Lemonade (LMND) introduces new insurance policy for self-driving cars, starting with Tesla’s (TSLA) Full Self-Driving (FSD) system. Stock prices for LMND and TSLA surge on the news, with LMND experiencing a 13% increase on Jan. 22. Lemonade plans to cut per-mile rates by 50% with FSD, citing reduced accident rates.

Investors see potential in the insurance, data, and AI convergence as Lemonade aims to leverage Tesla’s car data for usage-based pricing. Lemonade, valued at $7 billion, is a tech-driven insurer using AI and automation. LMND stock has surged 181% in the past year, outperforming the S&P 500 Index.

Despite not being profitable, LMND stock remains highly valued at 10.35 times sales and over 13 times book value. Lemonade’s recent quarterly results show strong growth, with In Force Premium reaching $1.16 billion in Q3 and gross profits doubling.
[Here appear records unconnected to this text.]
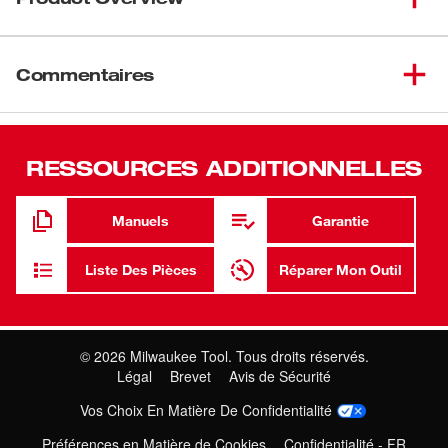
Durable, 3' waterproof camera cable
M-Spector™ AV replacement analog camera cable
Commentaires
Fits Milwaukee® models 2311-21 and 2312-21
Durable, waterproof construction
RESSOURCES ADDITIONNELLES
Manuels
Garantie
Liste Des Pièces
Réparer Mon Outil
©
2026
Milwaukee Tool. Tous droits réservés.
Légal
Brevet
Avis de Sécurité
Vos Choix En Matière De Confidentialité
Préférences en Matière de Cookies
Confidentialité - FR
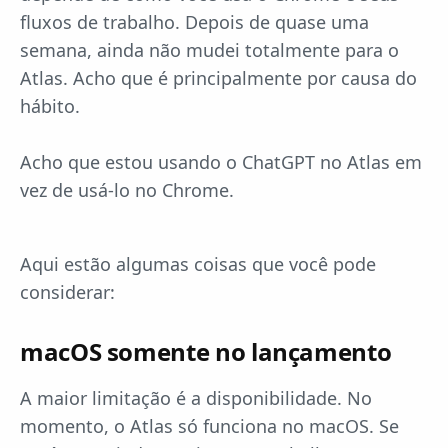
fluxos de trabalho. Depois de quase uma
semana, ainda não mudei totalmente para o
Atlas. Acho que é principalmente por causa do
hábito.
Acho que estou usando o ChatGPT no Atlas em
vez de usá-lo no Chrome.
Aqui estão algumas coisas que você pode
considerar:
macOS somente no lançamento
A maior limitação é a disponibilidade. No
momento, o Atlas só funciona no macOS. Se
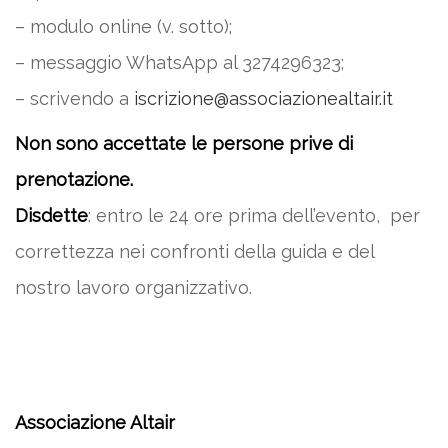
– modulo online (v. sotto);
– messaggio WhatsApp al 3274296323;
– scrivendo a
iscrizione@associazionealtair.it
Non sono accettate le persone prive di
prenotazione.
Disdette
: entro le 24 ore prima dell’evento, per
correttezza nei confronti della guida e del
nostro lavoro organizzativo.
Associazione Altair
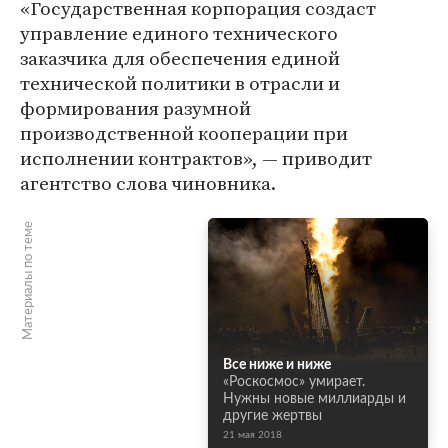
«Государственная корпорация создаст
управление единого технического
заказчика для обеспечения единой
технической политики в отрасли и
формирования разумной
производственной кооперации при
исполнении контрактов», — приводит
агентство слова чиновника.
Материалы по теме
Все ниже и ниже
«Роскосмос» умирает.
Нужны новые миллиарды и
другие жертвы
21 мая 2018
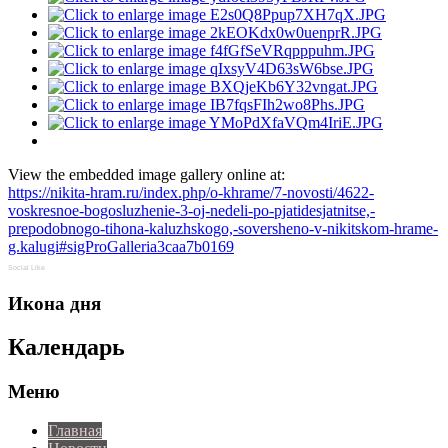
View the embedded image gallery online at:
https://nikita-hram.ru/index.php/o-khrame/7-novosti/4622-
voskresnoe-bogosluzhenie-3-oj-nedeli-po-pjatidesjatnitse,-
prepodobnogo-tihona-kaluzhskogo,-soversheno-v-nikitskom-hrame-
g.kalugi#sigProGalleria3caa7b0169
Social Like
Икона дня
Календарь
Меню
Главная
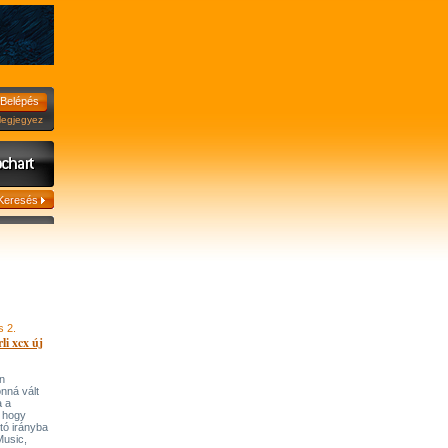
jegyez
s 2.
li xcx új
n
onná vált
a a
, hogy
tó irányba
’Music,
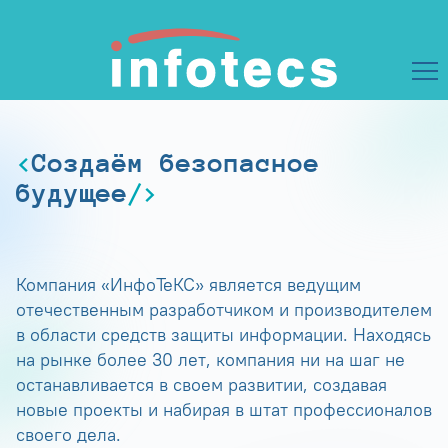
Создаём безопасное
будущее
Компания «ИнфоТеКС» является ведущим
отечественным разработчиком и производителем
в области средств защиты информации. Находясь
на рынке более 30 лет, компания ни на шаг не
останавливается в своем развитии, создавая
новые проекты и набирая в штат профессионалов
своего дела.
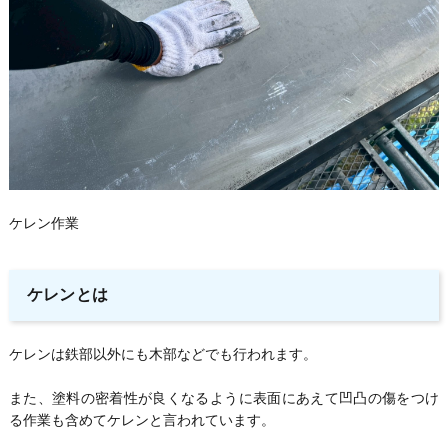
ケレン作業
ケレンとは
ケレンは鉄部以外にも木部などでも行われます。
また、塗料の密着性が良くなるように表面にあえて凹凸の傷をつけ
る作業も含めてケレンと言われています。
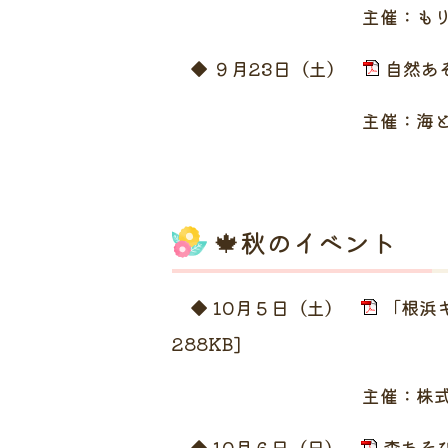
主催：もりむ
◆ ９月23日（土）
自然あ
主催：海と子どもの未来プロ
🍁秋のイベント
◆ 10月５日（土）
「根浜
288KB]
主催：株式会社か
◆ 10月６日（日）
森あそび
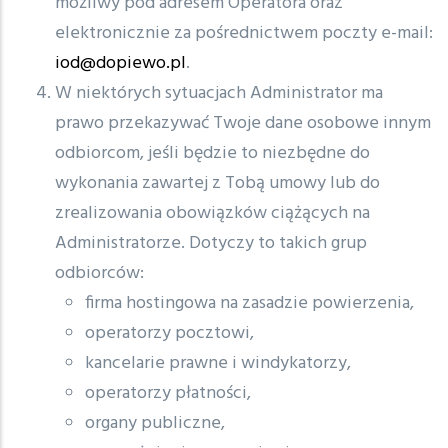
możliwy pod adresem Operatora oraz
elektronicznie za pośrednictwem poczty e-mail:
iod@dopiewo.pl
.
W niektórych sytuacjach Administrator ma
prawo przekazywać Twoje dane osobowe innym
odbiorcom, jeśli będzie to niezbędne do
wykonania zawartej z Tobą umowy lub do
zrealizowania obowiązków ciążących na
Administratorze. Dotyczy to takich grup
odbiorców:
firma hostingowa na zasadzie powierzenia,
operatorzy pocztowi,
kancelarie prawne i windykatorzy,
operatorzy płatności,
organy publiczne,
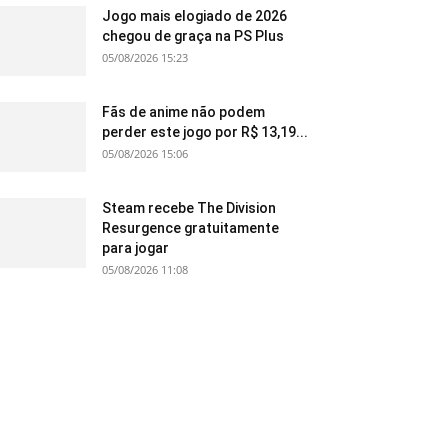
Jogo mais elogiado de 2026
chegou de graça na PS Plus
05/08/2026 15:23
Fãs de anime não podem
perder este jogo por R$ 13,19...
05/08/2026 15:06
Steam recebe The Division
Resurgence gratuitamente
para jogar
05/08/2026 11:08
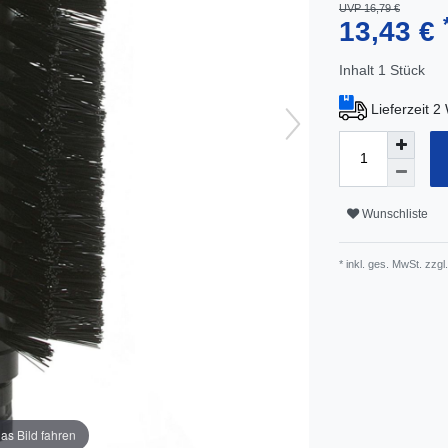
UVP 16,79 €
13,43 €
Inhalt
1
Stück
Lieferzeit 
Wunschliste
* inkl. ges. MwSt. zzgl.
as Bild fahren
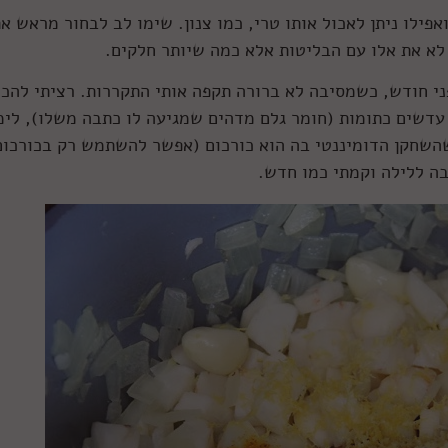
פילו ניתן לאכול אותו טרי, כמו צנון. שימו לב לבחור מראש א
 לא את אלו עם הבליטות אלא כמה שיותר חלקים.
ני חודש, כשמסיבה לא ברורה תקפה אותי התקררות. רציתי להכי
עדשים כתומות (חומר גלם מדהים שמגיעה לו כתבה משלו), לימו
 שהשחקן הדומיננטי בה הוא כורכום (אפשר להשתמש רק בכורכום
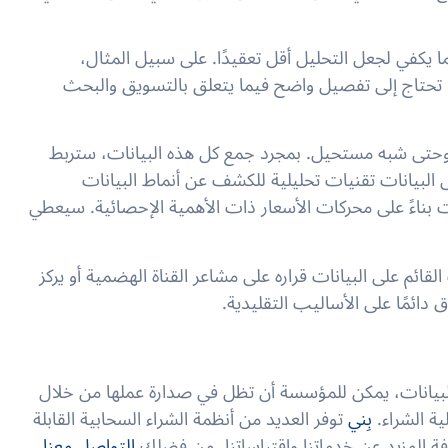
 يكفي لجعل التحليل أقل تعقيدًا. على سبيل المثال،
. تحتاج إلى تفصيل واضح فيما يتعلق بالتسويق والبحث
حتى شبه مستحيل. بمجرد جمع كل هذه البيانات، ستربط
 البيانات تقنيات تحليلية للكشف عن أنماط البيانات
 بناءً على محركات الأسعار ذات الأهمية الإحصائية. سيعطي
قائم على البيانات قراره على مشاعر القناة الهضمية أو يركز
 دائمًا على الأساليب التقليدية.
 البيانات، يمكن للمؤسسة أن تظل في صدارة عملها من خلال
ة الشراء.
بِني
توفر العديد من أنظمة الشراء السحابية القابلة
ة المزيد عن خدماتنا واقتباساتنا، من فضلك
التواصل معنا.
.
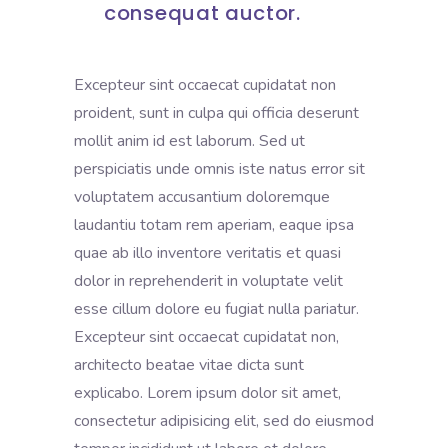
consequat auctor.
Excepteur sint occaecat cupidatat non
proident, sunt in culpa qui officia deserunt
mollit anim id est laborum. Sed ut
perspiciatis unde omnis iste natus error sit
voluptatem accusantium doloremque
laudantiu totam rem aperiam, eaque ipsa
quae ab illo inventore veritatis et quasi
dolor in reprehenderit in voluptate velit
esse cillum dolore eu fugiat nulla pariatur.
Excepteur sint occaecat cupidatat non,
architecto beatae vitae dicta sunt
explicabo. Lorem ipsum dolor sit amet,
consectetur adipisicing elit, sed do eiusmod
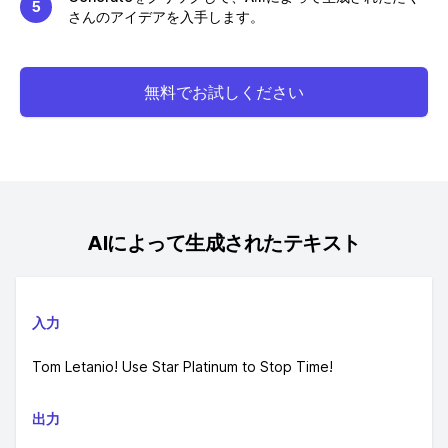
5
さんのアイデアを入手します。
無料でお試しください
AIによって生成されたテキスト
入力
Tom Letanio! Use Star Platinum to Stop Time!
出力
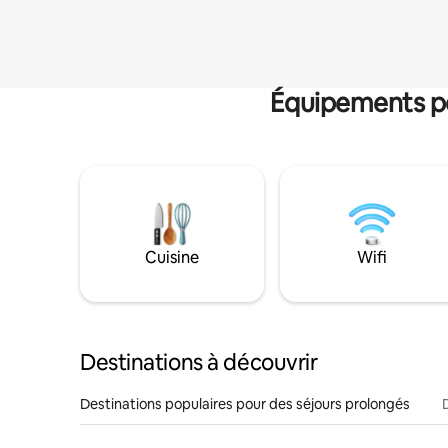
Équipements po
Cuisine
Wifi
Destinations à découvrir
Destinations populaires pour des séjours prolongés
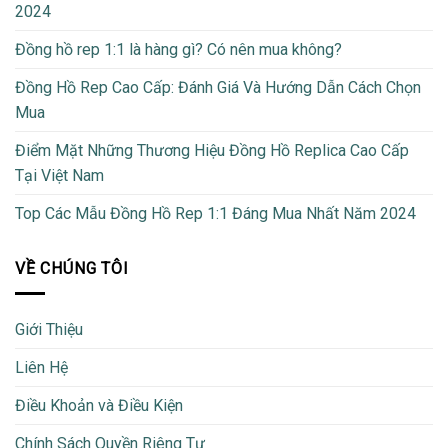
2024
Đồng hồ rep 1:1 là hàng gì? Có nên mua không?
Đồng Hồ Rep Cao Cấp: Đánh Giá Và Hướng Dẫn Cách Chọn
Mua
Điểm Mặt Những Thương Hiệu Đồng Hồ Replica Cao Cấp
Tại Việt Nam
Top Các Mẫu Đồng Hồ Rep 1:1 Đáng Mua Nhất Năm 2024
VỀ CHÚNG TÔI
Giới Thiệu
Liên Hệ
Điều Khoản và Điều Kiện
Chính Sách Quyền Riêng Tư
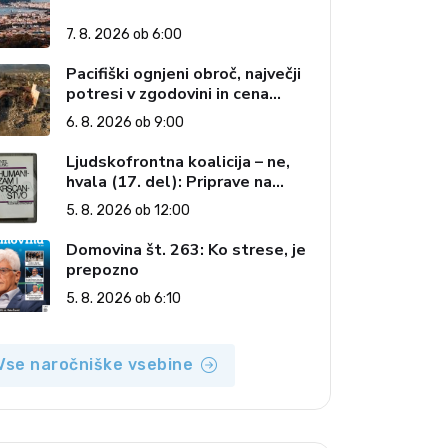
7. 8. 2026 ob 6:00
Pacifiški ognjeni obroč, največji
potresi v zgodovini in cena
pozabe
6. 8. 2026 ob 9:00
Ljudskofrontna koalicija – ne,
hvala (17. del): Priprave na
sestop z oblasti – dvorska
5. 8. 2026 ob 12:00
opozicija 6: Gramsci na delu:
Revija 2000 in revolucionarna
Domovina št. 263: Ko strese, je
izvotlitev krščanstva
prepozno
5. 8. 2026 ob 6:10
Vse naročniške vsebine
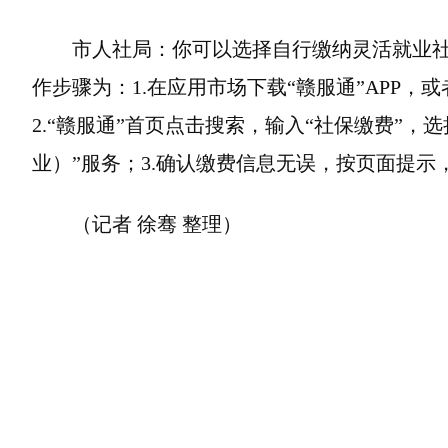
市人社局：你可以选择自行缴纳灵活就业社
作步骤为：1.在应用市场下载“赣服通”APP，
2.“赣服通”首页点击搜索，输入“社保缴费”，
业）”服务；3.确认缴费信息无误，按页面提示
（记者 徐骞 整理）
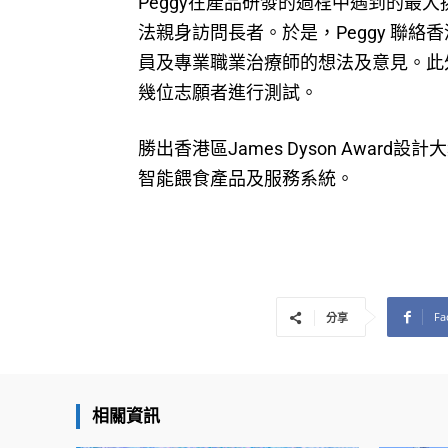
Peggy在產品研發的過程中遇到的最
法親身訪問長者。於是，Peggy 聯
員及專業職業治療師的想法及意見。此
幾位志願者進行測試。
勝出香港區James Dyson Award
智能餵食產品及服務系統。
Fa
分享
相關資訊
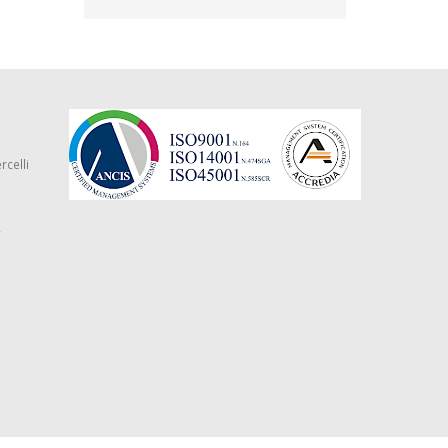
rcelli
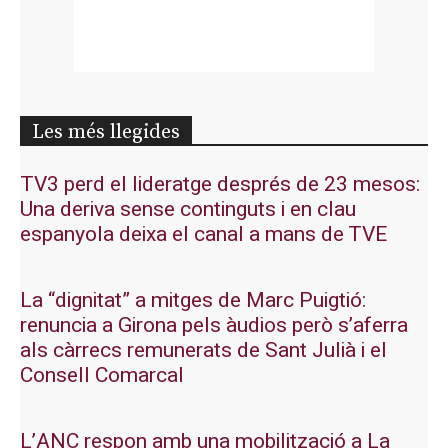
Les més llegides
TV3 perd el lideratge després de 23 mesos:
Una deriva sense continguts i en clau
espanyola deixa el canal a mans de TVE
La “dignitat” a mitges de Marc Puigtió:
renuncia a Girona pels àudios però s’aferra
als càrrecs remunerats de Sant Julià i el
Consell Comarcal
L’ANC respon amb una mobilització a La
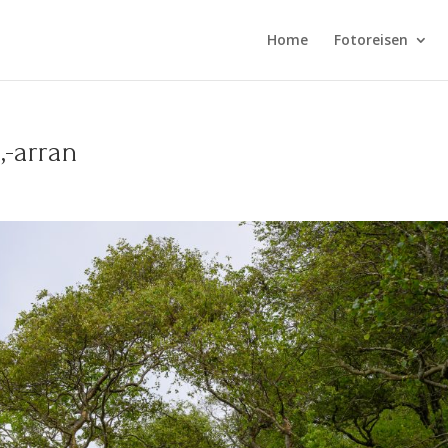
Home
Fotoreisen
,-arran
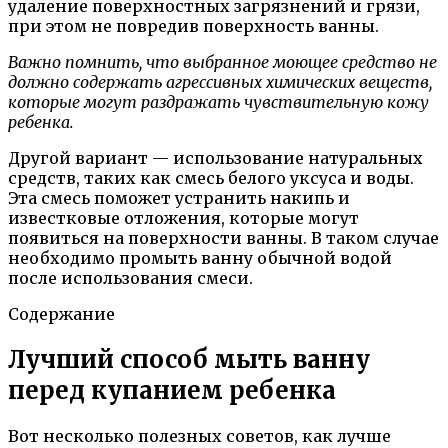
удаление поверхностных загрязнений и грязи,
при этом не повредив поверхность ванны.
Важно помнить, что выбранное моющее средство не
должно содержать агрессивных химических веществ,
которые могут раздражать чувствительную кожу
ребенка.
Другой вариант — использование натуральных
средств, таких как смесь белого уксуса и воды.
Эта смесь поможет устранить накипь и
известковые отложения, которые могут
появиться на поверхности ванны. В таком случае
необходимо промыть ванну обычной водой
после использования смеси.
Содержание
Лучший способ мыть ванну
перед купанием ребенка
Вот несколько полезных советов, как лучше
The company’s AI models are proving effective, with a declining loss ratio and increased margins.

Wall Street maintains a cautious outlook on LMND stock, with a consensus “Hold” rating and a mean target price of $63.40. Analysts warn of downside potential if Lemonade fails to meet expectations. While the partnership with Tesla is promising, profitability remains a concern, with varying price targets for LMND stock.